Subject: Comment on SRC-OCC-2024-001
From: Zachary Labbay
Affiliation:

Feb. 7, 2024

Hello, 


As a retail investor, I don't understand what the benefit would be in terms of stability for the markets overall. 



This rule seems designed to protect bad bets. 
By not allowing margin calls to occur, it allows these bad bets to grow larger and larger creating potentially even bigger concerns for when putting the thumb on the scale just won't work. 


The FRM Officer seems to have an inherent conflict of interest--they want to protect OCC and its interest over the wider risk to the overall market these bad bets represent. 
There own proposal calls out "Only one risk factor had 2-day expected shortfall short coverage under 99% while on idiosyncratic control settings that would have been above 99% on regular control settings, driven by one additional 2-day expected shortfall short exceedance." 


All the pertinent materials to further evaluate this rule are REDACTED--how can anyone truly judge if this proposal is effective or not? With these redactions in place, we do not receive the appropriate transparency and information needed. That only leads to cause for further questions and concern. 

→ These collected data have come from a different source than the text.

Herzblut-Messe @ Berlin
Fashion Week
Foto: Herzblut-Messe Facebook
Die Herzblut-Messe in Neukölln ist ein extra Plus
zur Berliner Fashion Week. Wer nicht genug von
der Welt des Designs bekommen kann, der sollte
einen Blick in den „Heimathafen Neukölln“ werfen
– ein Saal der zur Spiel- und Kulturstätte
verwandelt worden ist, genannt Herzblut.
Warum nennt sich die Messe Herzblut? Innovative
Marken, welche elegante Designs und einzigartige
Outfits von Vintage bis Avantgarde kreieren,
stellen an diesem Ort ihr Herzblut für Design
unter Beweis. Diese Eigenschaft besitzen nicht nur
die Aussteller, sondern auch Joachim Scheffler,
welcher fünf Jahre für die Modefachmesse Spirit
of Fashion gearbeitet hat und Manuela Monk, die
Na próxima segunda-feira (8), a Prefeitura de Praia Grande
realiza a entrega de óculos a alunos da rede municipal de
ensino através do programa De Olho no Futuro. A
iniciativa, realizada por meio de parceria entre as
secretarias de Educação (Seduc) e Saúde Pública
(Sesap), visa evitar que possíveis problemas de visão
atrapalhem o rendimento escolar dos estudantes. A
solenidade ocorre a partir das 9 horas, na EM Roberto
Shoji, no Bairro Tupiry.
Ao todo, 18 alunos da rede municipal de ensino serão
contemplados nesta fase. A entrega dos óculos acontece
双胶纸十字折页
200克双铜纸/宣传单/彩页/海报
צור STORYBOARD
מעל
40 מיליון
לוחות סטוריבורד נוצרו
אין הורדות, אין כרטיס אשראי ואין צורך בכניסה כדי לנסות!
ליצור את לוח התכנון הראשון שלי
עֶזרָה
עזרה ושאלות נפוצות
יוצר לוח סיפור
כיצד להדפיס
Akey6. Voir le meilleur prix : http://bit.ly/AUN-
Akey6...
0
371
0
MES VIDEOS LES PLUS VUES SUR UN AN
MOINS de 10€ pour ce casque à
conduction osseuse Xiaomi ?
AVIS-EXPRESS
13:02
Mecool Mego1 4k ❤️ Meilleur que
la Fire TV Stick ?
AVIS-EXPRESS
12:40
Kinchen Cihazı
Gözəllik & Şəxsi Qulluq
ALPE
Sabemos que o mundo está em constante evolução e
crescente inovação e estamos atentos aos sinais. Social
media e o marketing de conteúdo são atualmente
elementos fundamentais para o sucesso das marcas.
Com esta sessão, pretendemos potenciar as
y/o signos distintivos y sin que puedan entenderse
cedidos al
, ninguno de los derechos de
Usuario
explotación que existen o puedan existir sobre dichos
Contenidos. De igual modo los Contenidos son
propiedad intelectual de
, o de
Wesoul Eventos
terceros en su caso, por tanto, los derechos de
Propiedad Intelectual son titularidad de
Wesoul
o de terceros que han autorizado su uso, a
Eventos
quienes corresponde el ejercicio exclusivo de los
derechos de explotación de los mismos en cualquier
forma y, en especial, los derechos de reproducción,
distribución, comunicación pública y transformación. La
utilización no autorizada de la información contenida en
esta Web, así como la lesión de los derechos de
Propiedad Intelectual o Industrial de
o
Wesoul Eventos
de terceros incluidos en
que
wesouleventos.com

Instead, we should focus on increasing transparency and external oversight. In the case of "idiosyncratic" events (case in point $GME) the cause is often attributable to, simply, highly-leveraged, bad bets. If the focus is on improving transparency and oversight on those mechanics (along with actual consequences tied to a firm's improper or illegal risk management) you would create a lot more stability and market fairness than what the OCC is requesting with this.